The Intel Xeon 5670: Six Improved Cores
by Johan De Gelas on March 16, 2010 3:39 PM EST- Posted in
- IT Computing
The new Xeon “Westmere” 5600 series, has arrived. Basically an improved 32nm version of the impressive Xeon 5500 series “Nehalem” CPU. The new Xeon won’t make a big splash like the Xeon 5500 series did back in March 2009. But who cares? Each core in the Xeon 5600 is a bit faster than the already excellent performing older brother, and you get an extra bonus. You choose: in the same power envelope you get two extra cores or 5-10% higher clockspeed. Or if you keep the number of cores and clockspeed constant, you can get lower power consumption. The most thrifty quadcore Xeon is now specced at a 40W TDP instead of 60W.
The Westmere Die: an enlarged Nehalem. Trivia: Notice the unused space on the top left
Intel promises up to 40% better performance or up to 30% lower power. The Xeon 5600 can use the same servers and motherboards at the Xeon 5500 after a BIOS update, making the latter almost redundant. Promising, but nothing beats some robust independent benchmarking to check the claims.

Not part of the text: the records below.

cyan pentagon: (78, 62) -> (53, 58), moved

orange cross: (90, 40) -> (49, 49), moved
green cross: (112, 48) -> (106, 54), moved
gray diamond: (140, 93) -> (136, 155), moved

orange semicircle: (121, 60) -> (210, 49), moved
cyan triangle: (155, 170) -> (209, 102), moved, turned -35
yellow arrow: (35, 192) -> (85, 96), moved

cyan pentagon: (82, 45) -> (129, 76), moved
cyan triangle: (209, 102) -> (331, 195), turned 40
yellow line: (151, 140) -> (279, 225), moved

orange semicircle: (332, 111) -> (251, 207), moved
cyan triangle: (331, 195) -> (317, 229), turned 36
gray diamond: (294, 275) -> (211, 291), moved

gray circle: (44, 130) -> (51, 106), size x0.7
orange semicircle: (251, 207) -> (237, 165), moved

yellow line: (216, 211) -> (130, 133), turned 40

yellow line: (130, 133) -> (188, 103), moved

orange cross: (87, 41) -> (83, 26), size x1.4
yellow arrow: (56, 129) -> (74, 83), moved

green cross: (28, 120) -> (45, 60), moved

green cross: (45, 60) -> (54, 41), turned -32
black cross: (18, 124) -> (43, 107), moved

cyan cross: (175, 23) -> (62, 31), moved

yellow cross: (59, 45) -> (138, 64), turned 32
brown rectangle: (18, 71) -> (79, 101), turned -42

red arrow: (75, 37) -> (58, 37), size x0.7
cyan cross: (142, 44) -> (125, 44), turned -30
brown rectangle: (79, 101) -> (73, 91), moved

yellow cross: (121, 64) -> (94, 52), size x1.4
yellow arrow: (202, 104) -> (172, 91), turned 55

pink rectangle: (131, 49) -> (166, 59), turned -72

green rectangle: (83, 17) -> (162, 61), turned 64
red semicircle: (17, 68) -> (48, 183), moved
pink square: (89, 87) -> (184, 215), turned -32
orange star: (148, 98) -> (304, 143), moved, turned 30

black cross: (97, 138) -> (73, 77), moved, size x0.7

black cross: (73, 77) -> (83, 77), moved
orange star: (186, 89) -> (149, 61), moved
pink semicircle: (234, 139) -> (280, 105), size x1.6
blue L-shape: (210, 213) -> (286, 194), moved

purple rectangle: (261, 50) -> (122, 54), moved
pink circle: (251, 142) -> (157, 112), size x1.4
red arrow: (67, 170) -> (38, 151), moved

So we plugged the Westmere EP CPUs in our ASUS server and started to work on a new Server CPU comparison. Only one real problem: our two Xeon X5670 together are good for 12 cores and 24 simultaneous threads. Few applications can cope with that, so we shifted our focus even more towards virtualization. We added Hyper-V to our benchmark suite, hopefully an answer to the suggestion that we should concentrate on other virtualization platforms than VMware. For those of you looking for Opensource benchmarks, we will follow up with those in April.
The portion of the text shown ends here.